>>>>>

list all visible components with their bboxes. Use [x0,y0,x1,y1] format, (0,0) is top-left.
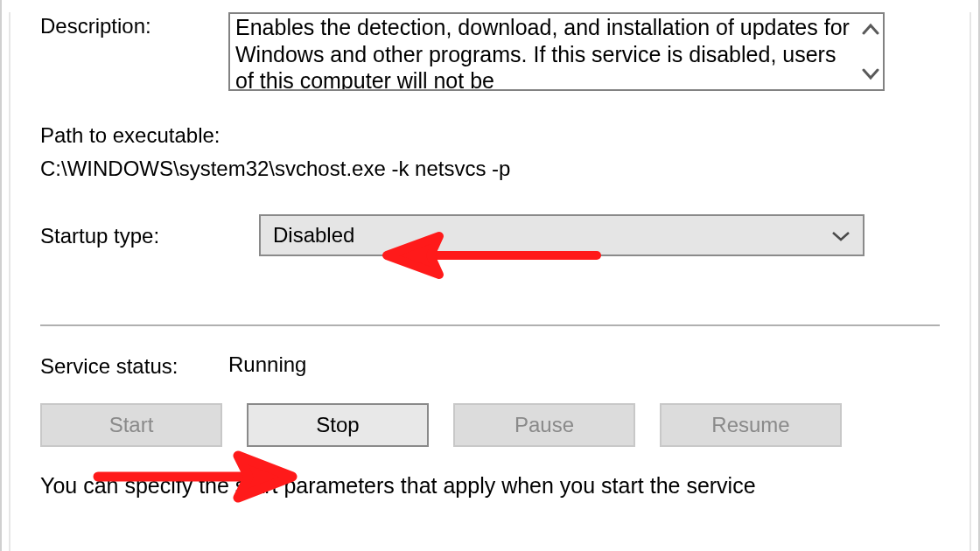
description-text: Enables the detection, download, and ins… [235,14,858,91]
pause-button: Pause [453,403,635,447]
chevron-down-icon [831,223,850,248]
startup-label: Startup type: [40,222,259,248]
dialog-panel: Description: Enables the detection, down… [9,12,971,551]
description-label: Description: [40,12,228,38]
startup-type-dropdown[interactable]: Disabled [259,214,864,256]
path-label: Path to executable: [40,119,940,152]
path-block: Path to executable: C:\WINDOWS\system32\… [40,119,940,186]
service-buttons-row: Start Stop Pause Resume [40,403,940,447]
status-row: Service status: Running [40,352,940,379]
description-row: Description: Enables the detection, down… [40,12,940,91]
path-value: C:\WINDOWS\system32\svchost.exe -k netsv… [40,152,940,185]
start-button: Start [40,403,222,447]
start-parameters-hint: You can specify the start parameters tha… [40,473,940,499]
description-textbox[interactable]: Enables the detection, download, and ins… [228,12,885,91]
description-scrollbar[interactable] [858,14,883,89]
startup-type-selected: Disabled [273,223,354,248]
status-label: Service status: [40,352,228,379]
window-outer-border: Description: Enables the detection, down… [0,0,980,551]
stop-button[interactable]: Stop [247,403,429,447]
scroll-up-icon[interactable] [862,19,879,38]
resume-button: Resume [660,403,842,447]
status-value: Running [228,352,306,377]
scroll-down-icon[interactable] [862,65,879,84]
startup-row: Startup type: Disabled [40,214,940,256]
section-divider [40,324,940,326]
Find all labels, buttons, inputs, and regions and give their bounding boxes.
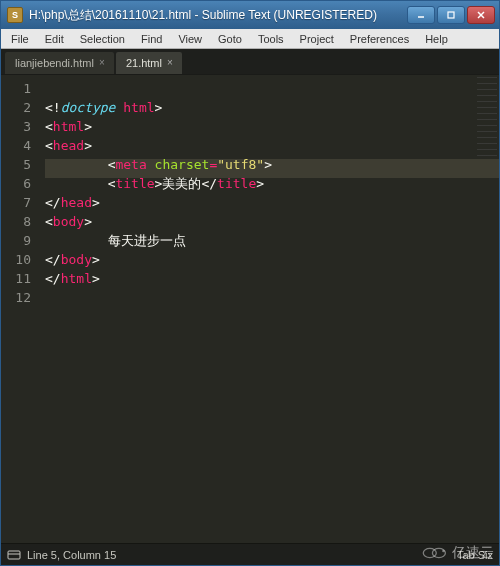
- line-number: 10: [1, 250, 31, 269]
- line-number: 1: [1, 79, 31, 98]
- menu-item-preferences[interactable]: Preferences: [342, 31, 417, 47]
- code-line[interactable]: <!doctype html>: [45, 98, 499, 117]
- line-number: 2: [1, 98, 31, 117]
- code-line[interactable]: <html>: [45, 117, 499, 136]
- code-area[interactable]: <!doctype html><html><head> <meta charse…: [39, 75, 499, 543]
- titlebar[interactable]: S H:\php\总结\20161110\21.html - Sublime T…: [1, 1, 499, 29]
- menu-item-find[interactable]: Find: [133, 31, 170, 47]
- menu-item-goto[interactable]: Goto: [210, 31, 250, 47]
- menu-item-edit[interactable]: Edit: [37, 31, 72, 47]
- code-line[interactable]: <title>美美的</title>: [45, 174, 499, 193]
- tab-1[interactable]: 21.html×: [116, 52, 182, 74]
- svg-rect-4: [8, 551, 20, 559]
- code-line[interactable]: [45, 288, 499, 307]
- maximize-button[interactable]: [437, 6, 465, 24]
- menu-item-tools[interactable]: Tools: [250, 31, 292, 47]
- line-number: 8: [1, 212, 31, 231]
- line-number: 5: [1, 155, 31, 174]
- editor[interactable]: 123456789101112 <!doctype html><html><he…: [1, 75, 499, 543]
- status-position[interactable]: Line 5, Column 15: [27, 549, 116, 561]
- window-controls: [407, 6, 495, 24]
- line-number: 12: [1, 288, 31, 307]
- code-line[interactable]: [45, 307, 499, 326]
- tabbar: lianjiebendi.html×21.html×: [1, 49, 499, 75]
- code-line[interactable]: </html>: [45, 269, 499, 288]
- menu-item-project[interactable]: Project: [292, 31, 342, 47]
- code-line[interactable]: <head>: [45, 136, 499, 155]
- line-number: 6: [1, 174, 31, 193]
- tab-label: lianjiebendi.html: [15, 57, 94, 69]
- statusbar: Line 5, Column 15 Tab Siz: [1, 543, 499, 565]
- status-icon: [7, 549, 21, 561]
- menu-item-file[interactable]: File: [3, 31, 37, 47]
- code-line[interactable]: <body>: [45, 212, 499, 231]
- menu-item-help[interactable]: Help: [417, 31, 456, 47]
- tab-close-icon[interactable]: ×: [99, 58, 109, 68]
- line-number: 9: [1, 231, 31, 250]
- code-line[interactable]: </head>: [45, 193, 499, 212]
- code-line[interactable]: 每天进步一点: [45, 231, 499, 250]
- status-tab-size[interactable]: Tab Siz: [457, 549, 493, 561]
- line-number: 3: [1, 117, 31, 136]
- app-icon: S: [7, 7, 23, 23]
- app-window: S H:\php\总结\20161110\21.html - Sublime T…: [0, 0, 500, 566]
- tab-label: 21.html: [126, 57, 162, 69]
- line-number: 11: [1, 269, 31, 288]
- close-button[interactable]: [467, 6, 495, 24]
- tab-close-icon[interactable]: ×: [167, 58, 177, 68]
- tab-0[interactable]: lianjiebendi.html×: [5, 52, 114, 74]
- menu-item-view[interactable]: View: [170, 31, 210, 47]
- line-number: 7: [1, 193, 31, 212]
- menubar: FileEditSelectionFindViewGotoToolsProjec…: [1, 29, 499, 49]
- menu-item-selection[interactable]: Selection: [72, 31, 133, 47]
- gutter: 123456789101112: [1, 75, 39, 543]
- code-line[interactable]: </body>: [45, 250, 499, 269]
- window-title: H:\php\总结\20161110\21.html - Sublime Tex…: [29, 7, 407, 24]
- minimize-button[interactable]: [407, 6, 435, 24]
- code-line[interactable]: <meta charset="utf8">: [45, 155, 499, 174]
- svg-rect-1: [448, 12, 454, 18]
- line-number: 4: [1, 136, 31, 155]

<<<<<

-- WHAT YOU SHOULD DO --
Leave every picture out and output the records exactly.

-- TASK ANSWER --
list all visible components with their bboxes. Use [x0,y0,x1,y1] format, (0,0) is top-left.
description-text: Enables the detection, download, and ins… [235,14,858,91]
pause-button: Pause [453,403,635,447]
chevron-down-icon [831,223,850,248]
startup-label: Startup type: [40,222,259,248]
dialog-panel: Description: Enables the detection, down… [9,12,971,551]
description-label: Description: [40,12,228,38]
startup-type-dropdown[interactable]: Disabled [259,214,864,256]
path-label: Path to executable: [40,119,940,152]
path-block: Path to executable: C:\WINDOWS\system32\… [40,119,940,186]
service-buttons-row: Start Stop Pause Resume [40,403,940,447]
status-row: Service status: Running [40,352,940,379]
description-row: Description: Enables the detection, down… [40,12,940,91]
path-value: C:\WINDOWS\system32\svchost.exe -k netsv… [40,152,940,185]
start-button: Start [40,403,222,447]
start-parameters-hint: You can specify the start parameters tha… [40,473,940,499]
description-textbox[interactable]: Enables the detection, download, and ins… [228,12,885,91]
description-scrollbar[interactable] [858,14,883,89]
startup-type-selected: Disabled [273,223,354,248]
status-label: Service status: [40,352,228,379]
window-outer-border: Description: Enables the detection, down… [0,0,980,551]
stop-button[interactable]: Stop [247,403,429,447]
scroll-up-icon[interactable] [862,19,879,38]
resume-button: Resume [660,403,842,447]
status-value: Running [228,352,306,377]
scroll-down-icon[interactable] [862,65,879,84]
startup-row: Startup type: Disabled [40,214,940,256]
section-divider [40,324,940,326]
Find all labels, buttons, inputs, and regions and give their bounding boxes.
- line-number: 10: [1, 250, 31, 269]
- line-number: 1: [1, 79, 31, 98]
- menu-item-preferences[interactable]: Preferences: [342, 31, 417, 47]
- code-line[interactable]: <!doctype html>: [45, 98, 499, 117]
- line-number: 2: [1, 98, 31, 117]
- code-line[interactable]: <html>: [45, 117, 499, 136]
- code-area[interactable]: <!doctype html><html><head> <meta charse…: [39, 75, 499, 543]
- titlebar[interactable]: S H:\php\总结\20161110\21.html - Sublime T…: [1, 1, 499, 29]
- menu-item-find[interactable]: Find: [133, 31, 170, 47]
- menu-item-goto[interactable]: Goto: [210, 31, 250, 47]
- menu-item-edit[interactable]: Edit: [37, 31, 72, 47]
- code-line[interactable]: <title>美美的</title>: [45, 174, 499, 193]
- tab-1[interactable]: 21.html×: [116, 52, 182, 74]
- svg-rect-4: [8, 551, 20, 559]
- code-line[interactable]: [45, 288, 499, 307]
- maximize-button[interactable]: [437, 6, 465, 24]
- menu-item-tools[interactable]: Tools: [250, 31, 292, 47]
- line-number: 8: [1, 212, 31, 231]
- line-number: 5: [1, 155, 31, 174]
- editor[interactable]: 123456789101112 <!doctype html><html><he…: [1, 75, 499, 543]
- status-position[interactable]: Line 5, Column 15: [27, 549, 116, 561]
- window-controls: [407, 6, 495, 24]
- line-number: 12: [1, 288, 31, 307]
- code-line[interactable]: [45, 307, 499, 326]
- tabbar: lianjiebendi.html×21.html×: [1, 49, 499, 75]
- code-line[interactable]: </html>: [45, 269, 499, 288]
- menu-item-project[interactable]: Project: [292, 31, 342, 47]
- code-line[interactable]: <head>: [45, 136, 499, 155]
- line-number: 6: [1, 174, 31, 193]
- tab-label: lianjiebendi.html: [15, 57, 94, 69]
- statusbar: Line 5, Column 15 Tab Siz: [1, 543, 499, 565]
- status-icon: [7, 549, 21, 561]
- menu-item-file[interactable]: File: [3, 31, 37, 47]
- code-line[interactable]: <body>: [45, 212, 499, 231]
- menu-item-help[interactable]: Help: [417, 31, 456, 47]
- tab-close-icon[interactable]: ×: [99, 58, 109, 68]
- line-number: 9: [1, 231, 31, 250]
- code-line[interactable]: </head>: [45, 193, 499, 212]
- code-line[interactable]: 每天进步一点: [45, 231, 499, 250]
- status-tab-size[interactable]: Tab Siz: [457, 549, 493, 561]
- line-number: 3: [1, 117, 31, 136]
- app-icon: S: [7, 7, 23, 23]
- app-window: S H:\php\总结\20161110\21.html - Sublime T…: [0, 0, 500, 566]
- tab-label: 21.html: [126, 57, 162, 69]
- line-number: 11: [1, 269, 31, 288]
- close-button[interactable]: [467, 6, 495, 24]
- tab-close-icon[interactable]: ×: [167, 58, 177, 68]
- tab-0[interactable]: lianjiebendi.html×: [5, 52, 114, 74]
- menu-item-view[interactable]: View: [170, 31, 210, 47]
- line-number: 7: [1, 193, 31, 212]
- menubar: FileEditSelectionFindViewGotoToolsProjec…: [1, 29, 499, 49]
- menu-item-selection[interactable]: Selection: [72, 31, 133, 47]
- gutter: 123456789101112: [1, 75, 39, 543]
- code-line[interactable]: </body>: [45, 250, 499, 269]
- window-title: H:\php\总结\20161110\21.html - Sublime Tex…: [29, 7, 407, 24]
- minimize-button[interactable]: [407, 6, 435, 24]
- code-line[interactable]: <meta charset="utf8">: [45, 155, 499, 174]
- svg-rect-1: [448, 12, 454, 18]
- line-number: 4: [1, 136, 31, 155]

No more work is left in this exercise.